O chefe da Delegacia de Controle de Armas e Produtos Químicos da PF no Estado reforça a dificuldade em achar motivos mais técnicos para explicar esse cenário. Aguiar afirma que questões culturais são alguns dos fatores que podem ajudar a entender a colocação do RS:

— Conversando com colegas e por morar aqui no Rio Grande do Sul vejo que existe uma questão mais cultural. O cidadão gaúcho culturalmente tem o costume de querer ter a arma. Pessoal que mora em zona rural também busca muito a posse da arma para se defender.

Autorização para CACs

Suspensa pelo governo Lula desde janeiro de 2023, a autorização para novos Caçadores, Atiradores Esportivos e Colecionadores de Armas (CACs) deve ser retomada a partir deste mês de janeiro, conforme portaria publicada no fim do ano passado.

O documento do Exército estipula uma série de especificações sobre o acesso de civis aos chamados produtos controlados. Uma das principais mudanças ocorre no prazo de validade dos Certificados de Registro (CRs).
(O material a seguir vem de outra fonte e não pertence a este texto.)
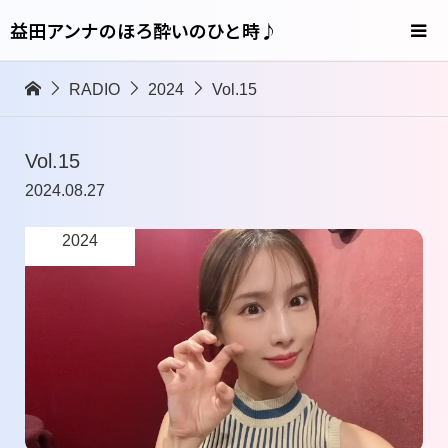
益田アンナのほろ酔いのひと時♪
RADIO
2024
Vol.15
Vol.15
2024.08.27
2024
Na gestão de Jair Bolsonaro, o prazo era de 10 anos. Agora, os documentos precisarão ser renovados a cada três anos.

A fiscalização de CACs será transferida do Exército para a PF ao longo de 2024 com data limite prevista para janeiro de 2025, conforme planejamento firmado em acordo de cooperação técnica entre os dois órgãos ainda no ano passado.

Principais mudanças

Como era

  • Até quatro armas de uso permitido, sem necessidade de comprovação da efetiva necessidade, com possibilidade de ampliação do limite;
  • Até 200 munições por arma, por ano (chegou a 600 munições).

Como é

  • Até duas armas de uso permitido, com comprovação de efetiva necessidade;
  • Até 50 munições por arma, por ano.